The Origins of Memorial Day

At the April 1901 dedication of the General John A. Logan Memorial, speakers like President William McKinley and New York Senator Chauncey Depew spoke of the nation’s debt to General Logan for his General Order No.11, which in 1868 formalized the annual floral decoration of the graves on Memorial Day, also referred to as Decoration Day.[3] While there is a historical debate over where and when the very first observation of Memorial Day took place, one of the earliest recorded observations of the holiday indisputably took place in Charleston, South Carolina, in the closing days of the Civil War.

On May 1, 1865, the freed people of Charleston gathered at the old racetrack to decorate the graves of 257 Union prisoners of war who had been hastily buried by the retreating Confederate army. The largely African American crowd watched the men of the 35th and 104th United States Colored Troops (USCT), along with the men of the famed 54th Massachusetts Infantry Regiment, perform drills before listening to speeches addressing the meaning of the long and bloody war. When the ceremonies were finished, the crowd dispersed to lay flowers on the graves of the men who had died fighting for Union and for liberty.[4]

Union burial ground in Charleston, South Carolina, the site of the first Memorial Day observation. In the foreground, a field. In the background, rows of headstones.
The site of the first observance of Memorial Day.

Library of Congress, LC-DIG-stereo-1s01306.

African American Memorial Day Observations From Reconstruction to World War I

In the decades following the Civil War, the role of African Americans in the celebration of Memorial Day remained a large one, especially in the South.
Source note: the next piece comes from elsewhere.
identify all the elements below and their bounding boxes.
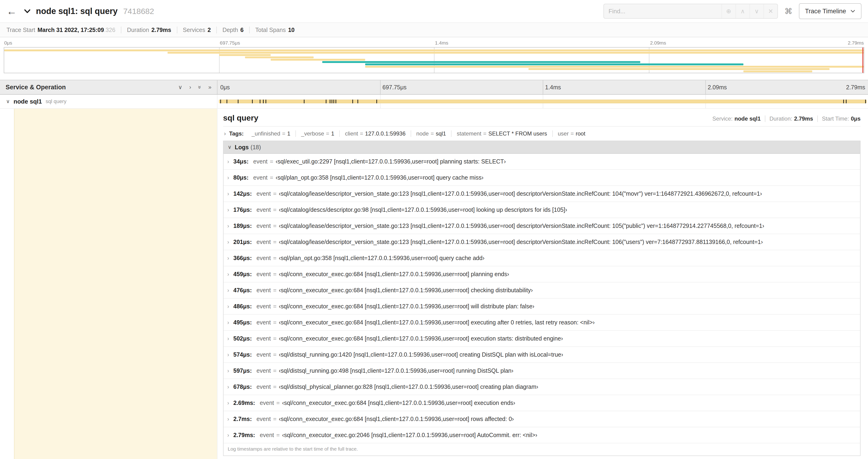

Throughout the Reconstruction era, African Americans made up the vast majority of the day’s observers in the South, as the decoration of Confederate graves was still policed by the occupying federal forces.[5] After Reconstruction’s end in 1877, African American orators used Memorial Day speeches to decry efforts to rehabilitate the Confederate cause. In 1878, speaking before a crowd of New York Union veterans on Decoration Day, Frederick Douglass proclaimed that “There was a right side and a wrong side in the late war which no sentiment ought to cause us to forget, and while today we should have malice toward none and charity toward all, it is no part of our duty to confound right with wrong, or loyalty with treason.”[6]

Through the 1880s and well into the 1910s, African American veterans claimed a prominent position in the observation of Memorial Day, with local Black Grand Army of the Republic posts regularly leading services in DC’s Columbian Harmony Cemetery.[7] When a Black G.A.R post was placed behind a white cadet brigade at the 1898 Uniontown, Pennsylvania Memorial Day parade, the Black veterans left the procession in protest – and there was such outrage that at the next year’s Memorial Day parade, that Black post marched at the head of the procession.[8]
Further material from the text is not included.